“We’re not what we were.” “There is no good death.” “You want to see what’s going to happen to the ones you love.” Writer/director Josh Margolin squeezes surprisingly funny freshness from the musty themes of aging, death, and lost autonomy in his poignantly written “Thelma,” a seriocomic “Mission Impossible” remix that casts June Squibb as the titular action hero in a slow-moving but still quietly epic revenge flick about elder fraud.
The debut filmmaker’s tribute to his extraordinary grandmother (the story supposedly recounts an actual experience of hers and features a clip of the real Thelma during the credits) almost sounds like the premise of a raunchy Melissa McCarthy romp or gender-swapped “Bad Grandpa” riff. When scam artists mess with the wrong 93-year-old woman — successfully convincing Thelma to mail them $10,000 bail for her grandson Daniel (a pitch-perfect Fred Hechinger), who isn’t in jail at all — she decides to find the criminals at the delivery address and get her money back. She has no special skills. She has no real plan. And she’s got to ditch that Life Alert.
Tasked with getting across the treacherous Los Angeles cityscape via motorized scooter, it’s easy to imagine Thelma encountering any number of outrageous local threats in a comedy-borne script out of a major movie studio. Think high-speed traffic. Rabid coyotes. Drug dealers or social media influencers, maybe. But Margolin is a more grounded and sensitive storyteller than that, choosing instead to bring action genre flair to the very real physical and psychological obstacles facing people in their 90s. As delivered to Sundance 2024, this shaggy character study is oddly more akin to something like Rob Minkoff’s “Stuart Little,” positioning Thelma as an ambitious underdog traversing an imposing and perilous planet filled with characters she may have met… only now she’s not so sure. (A clear fan of the callback, Margolin turns Thelma’s “Do I know you?” forgetfulness and repeated jokes about the horrifically named Souplantation chain into ongoing causes for smiles.)

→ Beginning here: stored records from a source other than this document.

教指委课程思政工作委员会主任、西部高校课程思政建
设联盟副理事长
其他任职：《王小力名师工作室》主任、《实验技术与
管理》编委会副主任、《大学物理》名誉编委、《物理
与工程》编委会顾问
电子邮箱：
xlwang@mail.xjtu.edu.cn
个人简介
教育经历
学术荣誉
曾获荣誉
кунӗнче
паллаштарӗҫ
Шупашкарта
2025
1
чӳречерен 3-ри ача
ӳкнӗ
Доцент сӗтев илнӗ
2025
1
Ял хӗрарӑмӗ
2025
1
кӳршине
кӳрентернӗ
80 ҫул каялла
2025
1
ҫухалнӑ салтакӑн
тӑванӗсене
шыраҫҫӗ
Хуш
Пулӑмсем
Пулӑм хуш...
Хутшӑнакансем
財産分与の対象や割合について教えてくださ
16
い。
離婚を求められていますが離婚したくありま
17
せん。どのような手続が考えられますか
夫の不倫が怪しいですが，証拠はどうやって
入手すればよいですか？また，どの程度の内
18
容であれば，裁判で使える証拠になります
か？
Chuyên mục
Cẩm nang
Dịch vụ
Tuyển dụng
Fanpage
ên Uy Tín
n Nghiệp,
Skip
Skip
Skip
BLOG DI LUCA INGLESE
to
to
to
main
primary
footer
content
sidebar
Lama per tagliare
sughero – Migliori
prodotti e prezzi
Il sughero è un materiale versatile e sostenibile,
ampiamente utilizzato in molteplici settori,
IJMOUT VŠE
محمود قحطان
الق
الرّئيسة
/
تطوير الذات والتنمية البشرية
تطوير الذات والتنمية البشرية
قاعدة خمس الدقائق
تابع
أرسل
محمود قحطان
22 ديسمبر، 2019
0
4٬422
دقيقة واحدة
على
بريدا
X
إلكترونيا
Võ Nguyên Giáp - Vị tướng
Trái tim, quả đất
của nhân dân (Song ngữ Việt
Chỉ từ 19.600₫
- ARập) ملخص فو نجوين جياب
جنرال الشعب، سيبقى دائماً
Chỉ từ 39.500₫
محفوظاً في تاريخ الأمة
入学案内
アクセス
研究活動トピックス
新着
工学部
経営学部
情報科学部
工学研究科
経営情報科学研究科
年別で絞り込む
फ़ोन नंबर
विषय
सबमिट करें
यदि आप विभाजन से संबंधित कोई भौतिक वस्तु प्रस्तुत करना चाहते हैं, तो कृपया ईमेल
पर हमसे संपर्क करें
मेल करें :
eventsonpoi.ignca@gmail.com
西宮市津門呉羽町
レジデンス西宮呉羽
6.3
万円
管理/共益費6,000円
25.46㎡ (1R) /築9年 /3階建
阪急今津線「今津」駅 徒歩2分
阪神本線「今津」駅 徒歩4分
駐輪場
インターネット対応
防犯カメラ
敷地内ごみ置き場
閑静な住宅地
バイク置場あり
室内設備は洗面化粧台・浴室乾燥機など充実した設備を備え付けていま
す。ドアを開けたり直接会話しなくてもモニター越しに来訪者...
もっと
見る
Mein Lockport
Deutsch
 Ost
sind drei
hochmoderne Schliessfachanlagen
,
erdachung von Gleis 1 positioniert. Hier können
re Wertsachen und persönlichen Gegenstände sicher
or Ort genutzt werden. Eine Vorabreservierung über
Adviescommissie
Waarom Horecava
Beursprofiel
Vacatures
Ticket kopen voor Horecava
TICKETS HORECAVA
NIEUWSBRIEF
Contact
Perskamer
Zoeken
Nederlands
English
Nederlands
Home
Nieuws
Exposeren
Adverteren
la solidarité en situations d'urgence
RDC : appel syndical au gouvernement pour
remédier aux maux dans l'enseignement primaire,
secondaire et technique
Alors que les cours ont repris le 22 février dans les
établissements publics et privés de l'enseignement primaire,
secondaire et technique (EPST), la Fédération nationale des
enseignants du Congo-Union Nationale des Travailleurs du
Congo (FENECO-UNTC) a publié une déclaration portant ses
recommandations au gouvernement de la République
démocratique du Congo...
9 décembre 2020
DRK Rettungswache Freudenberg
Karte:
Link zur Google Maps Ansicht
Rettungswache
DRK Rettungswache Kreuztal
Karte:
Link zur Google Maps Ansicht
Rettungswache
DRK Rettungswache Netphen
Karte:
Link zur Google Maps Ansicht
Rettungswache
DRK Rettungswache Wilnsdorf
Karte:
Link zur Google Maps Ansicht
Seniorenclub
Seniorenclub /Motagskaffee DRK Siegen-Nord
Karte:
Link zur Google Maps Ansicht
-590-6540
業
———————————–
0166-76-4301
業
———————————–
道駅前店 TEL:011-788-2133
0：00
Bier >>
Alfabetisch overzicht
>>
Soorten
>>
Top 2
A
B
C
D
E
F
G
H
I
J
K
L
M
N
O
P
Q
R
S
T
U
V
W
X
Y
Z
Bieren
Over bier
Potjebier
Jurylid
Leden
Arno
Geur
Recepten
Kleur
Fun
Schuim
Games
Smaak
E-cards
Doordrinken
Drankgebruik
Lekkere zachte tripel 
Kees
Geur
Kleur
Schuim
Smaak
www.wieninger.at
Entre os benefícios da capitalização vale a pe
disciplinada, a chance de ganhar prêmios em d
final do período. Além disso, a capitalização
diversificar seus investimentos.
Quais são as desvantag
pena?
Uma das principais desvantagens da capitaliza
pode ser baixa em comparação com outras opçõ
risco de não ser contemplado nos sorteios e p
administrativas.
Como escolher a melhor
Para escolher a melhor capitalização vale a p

Household stairs seem like towering skyscrapers. Jagged concrete plays like boiling lava. Hearing aids turn into comms devices and prove just as confoundingly high-tech. “If I fall, I’m toast!” Thelma declares early in the film, standing in her living room with Squibb’s shaky determination framing every step as a potentially cataclysmic mistake. With old pal Ben (the late Richard Roundtree, tender and badass as ever) as Thelma’s reluctant partner in crime — and the sometimes hapless Daniel and his anxious parents Gail (Parker Posey) and Alan (Clark Gregg) as her mission’s de facto opposition — “Thelma” centers the starring widow’s struggle to balance her boundless appetite for life with the practical limitations of her age and health.
Margolin and Squibb deftly explore that surprisingly complicated emotional tension, bringing to life a woman not yet ready to debate every tactical move she makes with the cadre back at headquarters. Simultaneously fragile and fearsome, the 94-year-old actress (she’s had a birthday since filming!) remains as enchanting and spunky as she was in 2013’s “Nebraska.” Her chemistry with Roundtree is platonic but contagious, and while your take on the scene in question might vary, there is a read of this film that sees Squibb getting seriously flirty with Malcolm McDowell, whose role is a surprise.
Meanwhile, Hechinger, Posey, and Gregg play infantilizing-yet-well-intentioned with care, only sometimes feeling like more of a calculated network sitcom cast than a lovable indie film family. The 23-year-old “White Lotus” star is particularly impressive as a semi-autobiographical stand-in for his director, exploring a subplot about young adulthood and executive dysfunction with nimble skill and investment — even if the idea isn’t fleshed out all the way and his girlfriend (Coral Peña) is a nothing character.
Society’s broad dismissal of old people has sparked a number of TV shows and films in recent years, with career legends Lily Tomlin and Jane Fonda seemingly cornering the market for older women with “Grace & Frankie,” “80 for Brady,” and last year’s “Moving On.” Although elements of “Thelma” may remind you of those actresses and projects, Squibb is softer and subtler — and Margolin is no imitator.
Having edited the film himself, the writer/director is sometimes overly indulgent in his pacing, producing an awkward cadence that makes Thelma’s story seem almost lost in thought at times. But that works better than you’d think, giving audiences an ambling journey to experience like a leisurely walk around your favorite grandparent’s retirement home. There are bits that lag enough to border on boring, and some of the beats go down especially stale. (It’s worth noting here that this is, for whatever reason, yet another movie to waste Nicole Byer’s talent with a barely there bit part.) Still, “Thelma” is one of a kind: a charming first at-bat for Margolin that you should underestimate no more than you would its namesake.
Grade: B-
“Thelma” premiered at the 2024 Sundance Film Festival. It is currently seeking distribution.